• Record excerpts
[Start of Attachment]

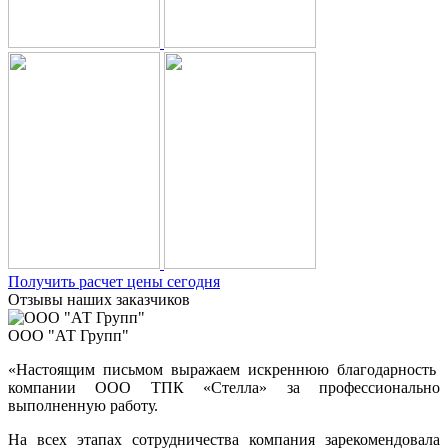
Получить расчет цены сегодня
Отзывы наших заказчиков
ООО "АТ Групп"
«Настоящим письмом выражаем искреннюю благодарность
компании ООО ТПК «Стелла» за профессионально
выполненную работу.
На всех этапах сотрудничества компания зарекомендовала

[End of Attachment]

• What to work on
Omit the pictures and copy the records above exactly.

• Your solution
Получить расчет цены сегодня
Отзывы наших заказчиков
ООО "АТ Групп"
«Настоящим письмом выражаем искреннюю благодарность
компании ООО ТПК «Стелла» за профессионально
выполненную работу.
На всех этапах сотрудничества компания зарекомендовала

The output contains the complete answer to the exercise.